**WORK REQUIRED:**
An exact copy of all the data is required, with pictures left out.

**ENTRIES SHOWN:**
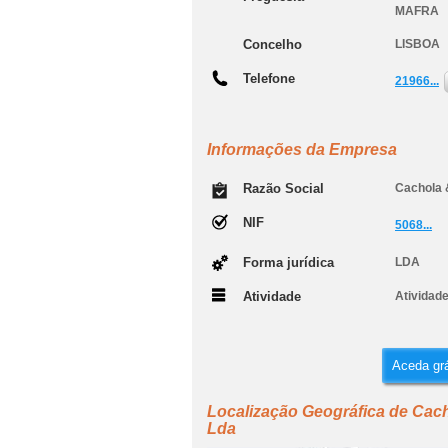
MAFRA
Concelho
LISBOA
Telefone
21966...
Informações da Empresa
Razão Social
Cachola &
NIF
5068...
Forma jurídica
LDA
Atividade
Atividade
Aceda grá
Localização Geográfica de Cacho
Lda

**OUTPUT OF THE TASK:**
MAFRA
Concelho
LISBOA
Telefone
21966...
Informações da Empresa
Razão Social
Cachola &
NIF
5068...
Forma jurídica
LDA
Atividade
Atividade
Aceda grá
Localização Geográfica de Cacho
Lda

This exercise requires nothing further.